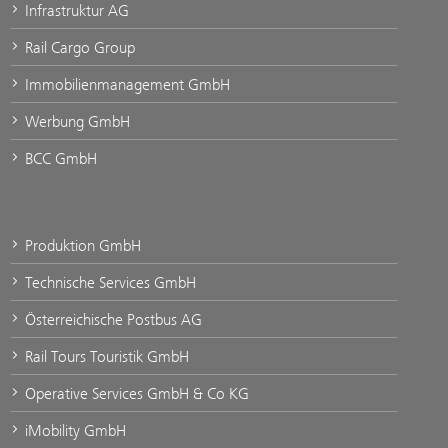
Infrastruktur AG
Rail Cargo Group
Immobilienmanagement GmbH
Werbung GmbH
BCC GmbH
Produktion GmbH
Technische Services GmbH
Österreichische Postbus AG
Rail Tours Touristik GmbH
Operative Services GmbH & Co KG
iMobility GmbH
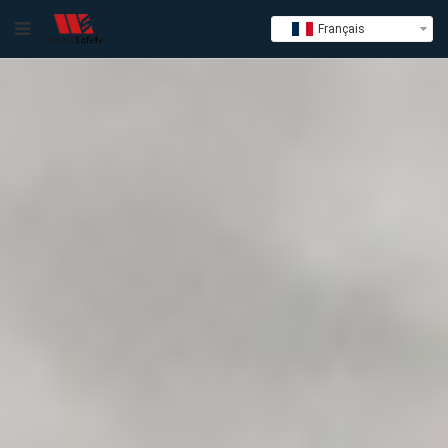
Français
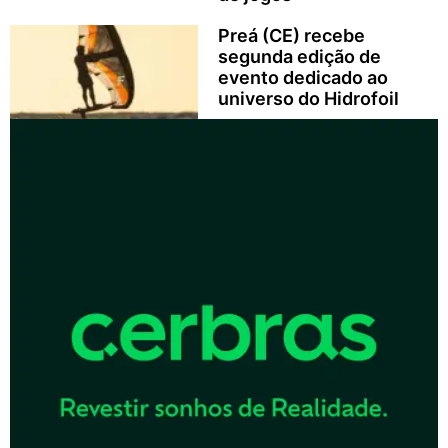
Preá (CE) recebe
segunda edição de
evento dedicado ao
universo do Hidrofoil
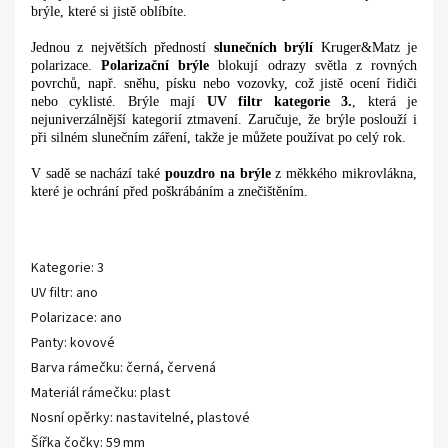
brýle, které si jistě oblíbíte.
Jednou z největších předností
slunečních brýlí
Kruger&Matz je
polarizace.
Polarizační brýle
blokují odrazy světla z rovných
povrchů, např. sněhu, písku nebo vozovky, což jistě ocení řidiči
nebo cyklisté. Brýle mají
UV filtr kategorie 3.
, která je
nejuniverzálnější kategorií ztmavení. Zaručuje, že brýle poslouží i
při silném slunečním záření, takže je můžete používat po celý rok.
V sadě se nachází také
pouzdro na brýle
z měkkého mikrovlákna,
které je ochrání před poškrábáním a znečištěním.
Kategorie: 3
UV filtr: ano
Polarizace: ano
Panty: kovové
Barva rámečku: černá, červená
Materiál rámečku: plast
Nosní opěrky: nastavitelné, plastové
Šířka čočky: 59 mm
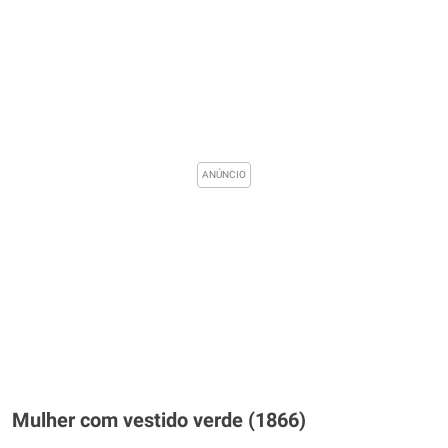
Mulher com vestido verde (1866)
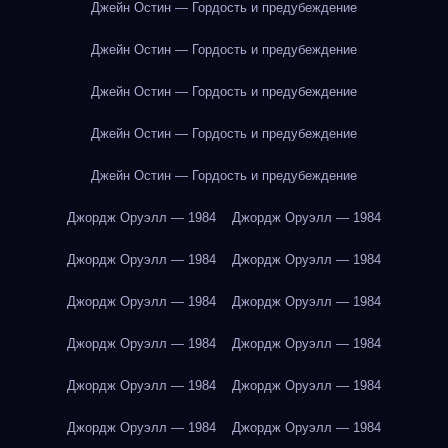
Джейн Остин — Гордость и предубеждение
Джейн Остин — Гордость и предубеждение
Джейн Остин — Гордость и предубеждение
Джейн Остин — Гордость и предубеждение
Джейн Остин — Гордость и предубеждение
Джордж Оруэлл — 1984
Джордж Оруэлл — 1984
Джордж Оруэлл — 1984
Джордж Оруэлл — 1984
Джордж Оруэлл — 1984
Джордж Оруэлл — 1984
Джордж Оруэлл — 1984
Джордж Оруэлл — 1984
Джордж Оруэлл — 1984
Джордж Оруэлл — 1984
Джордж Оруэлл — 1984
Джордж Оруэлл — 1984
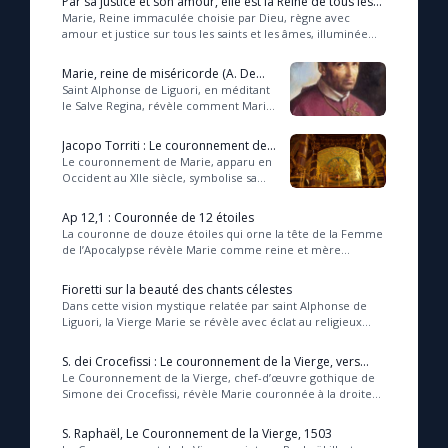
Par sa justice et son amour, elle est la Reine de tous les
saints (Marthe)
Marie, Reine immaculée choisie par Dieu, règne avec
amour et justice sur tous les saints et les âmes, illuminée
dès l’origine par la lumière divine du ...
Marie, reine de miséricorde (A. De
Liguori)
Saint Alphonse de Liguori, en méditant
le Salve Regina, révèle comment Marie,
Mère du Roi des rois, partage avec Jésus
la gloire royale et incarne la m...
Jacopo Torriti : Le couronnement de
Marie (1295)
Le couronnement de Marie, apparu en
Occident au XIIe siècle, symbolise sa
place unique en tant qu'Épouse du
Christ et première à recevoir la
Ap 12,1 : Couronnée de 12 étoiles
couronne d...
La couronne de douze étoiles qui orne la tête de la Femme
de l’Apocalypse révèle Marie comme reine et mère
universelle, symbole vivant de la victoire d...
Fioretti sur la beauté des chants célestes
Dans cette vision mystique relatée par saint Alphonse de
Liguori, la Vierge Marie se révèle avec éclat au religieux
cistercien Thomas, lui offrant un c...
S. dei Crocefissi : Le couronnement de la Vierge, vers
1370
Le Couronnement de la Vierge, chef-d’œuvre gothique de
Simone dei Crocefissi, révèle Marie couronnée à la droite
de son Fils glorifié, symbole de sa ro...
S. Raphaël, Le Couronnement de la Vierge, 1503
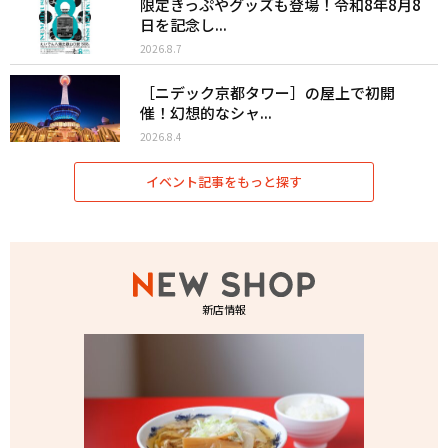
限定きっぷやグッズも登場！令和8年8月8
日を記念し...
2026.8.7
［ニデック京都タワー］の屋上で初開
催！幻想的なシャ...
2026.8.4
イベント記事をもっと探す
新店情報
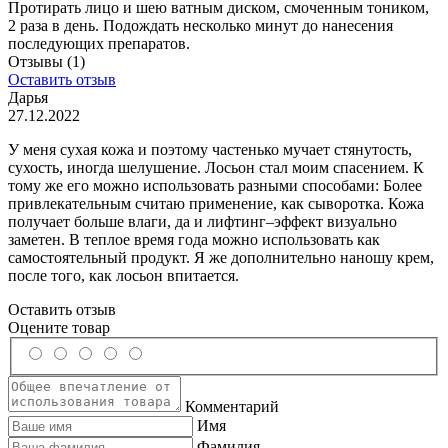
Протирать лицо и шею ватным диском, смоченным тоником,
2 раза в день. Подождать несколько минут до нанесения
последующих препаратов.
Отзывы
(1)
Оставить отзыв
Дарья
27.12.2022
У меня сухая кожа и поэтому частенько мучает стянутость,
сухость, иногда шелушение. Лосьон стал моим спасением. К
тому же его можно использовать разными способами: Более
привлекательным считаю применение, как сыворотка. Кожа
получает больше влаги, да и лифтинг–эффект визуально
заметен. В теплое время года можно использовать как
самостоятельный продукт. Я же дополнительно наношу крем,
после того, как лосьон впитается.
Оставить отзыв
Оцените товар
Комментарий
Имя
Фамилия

________________

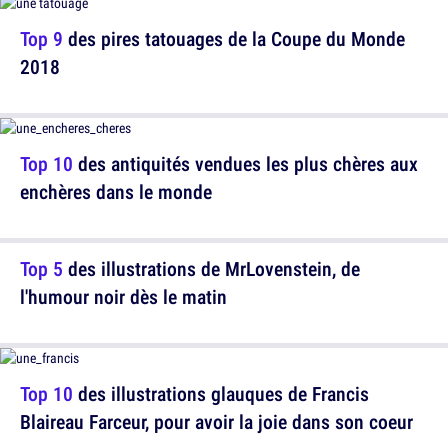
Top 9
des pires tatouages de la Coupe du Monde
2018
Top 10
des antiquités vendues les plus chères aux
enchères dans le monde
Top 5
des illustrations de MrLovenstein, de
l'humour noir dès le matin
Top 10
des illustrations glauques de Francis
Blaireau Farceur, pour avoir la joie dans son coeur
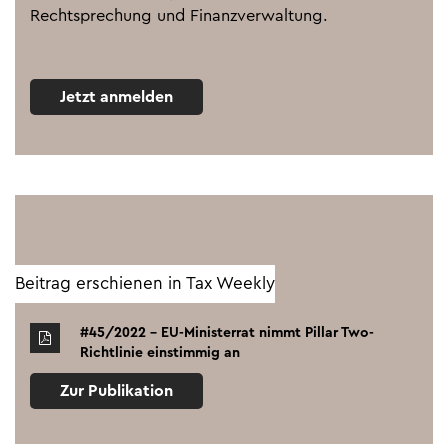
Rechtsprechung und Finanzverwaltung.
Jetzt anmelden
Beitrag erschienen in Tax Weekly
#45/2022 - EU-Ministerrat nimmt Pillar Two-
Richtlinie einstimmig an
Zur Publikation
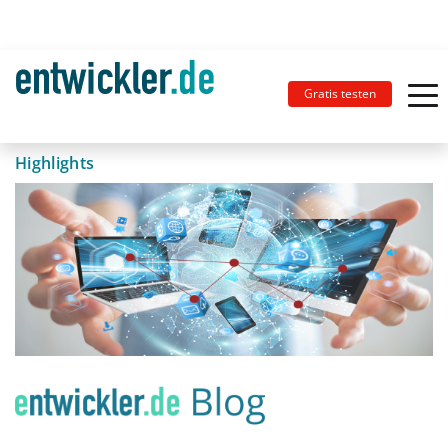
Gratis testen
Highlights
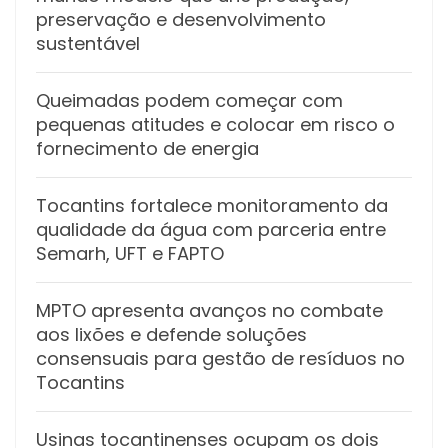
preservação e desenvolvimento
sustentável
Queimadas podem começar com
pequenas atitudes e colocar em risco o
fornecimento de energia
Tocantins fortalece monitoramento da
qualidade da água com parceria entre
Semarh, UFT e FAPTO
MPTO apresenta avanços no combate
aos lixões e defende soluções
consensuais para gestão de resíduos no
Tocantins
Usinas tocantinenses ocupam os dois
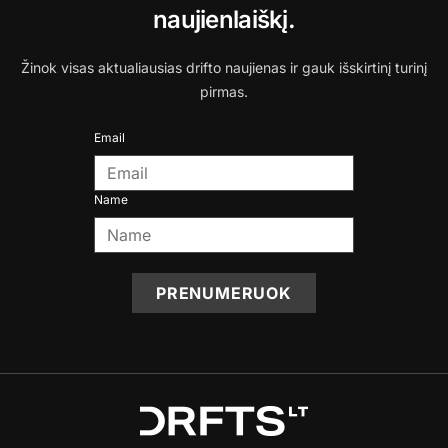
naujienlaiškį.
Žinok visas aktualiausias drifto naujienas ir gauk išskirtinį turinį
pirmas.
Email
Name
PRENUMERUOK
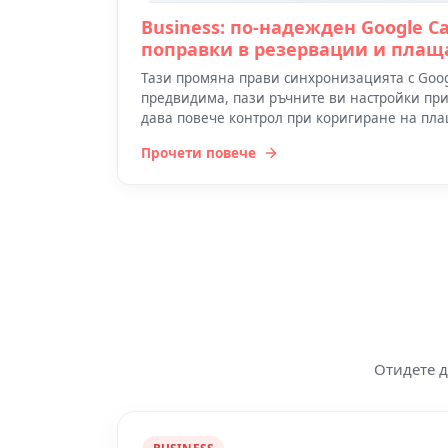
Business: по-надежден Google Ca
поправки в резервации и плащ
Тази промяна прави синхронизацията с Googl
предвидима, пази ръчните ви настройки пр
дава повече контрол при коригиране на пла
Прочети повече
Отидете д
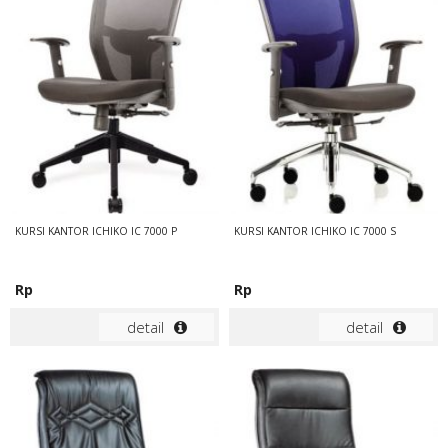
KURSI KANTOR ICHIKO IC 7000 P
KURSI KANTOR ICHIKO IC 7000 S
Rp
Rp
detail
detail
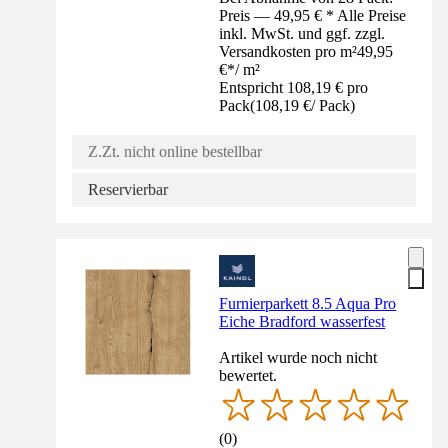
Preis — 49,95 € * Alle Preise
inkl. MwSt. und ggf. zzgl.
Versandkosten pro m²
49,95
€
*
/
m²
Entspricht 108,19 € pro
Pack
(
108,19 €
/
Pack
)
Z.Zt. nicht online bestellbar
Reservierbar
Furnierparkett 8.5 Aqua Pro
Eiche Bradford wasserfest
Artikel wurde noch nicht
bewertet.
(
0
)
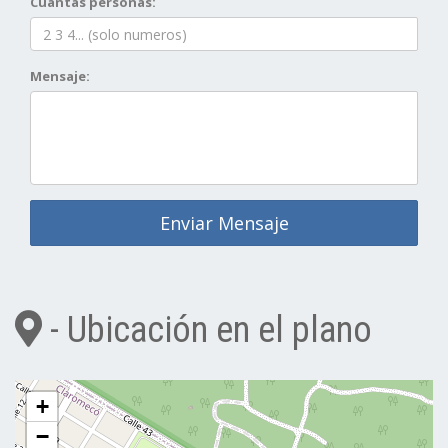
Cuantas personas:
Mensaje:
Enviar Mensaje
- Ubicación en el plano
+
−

________________

*Aim of the exercise*: Scan the listing for the string "nebo". Copy each line that has it.

*Expected output*:
povrchů, např. sněhu, písku nebo vozovky, což jistě ocení řidiči
nebo cyklisté. Brýle mají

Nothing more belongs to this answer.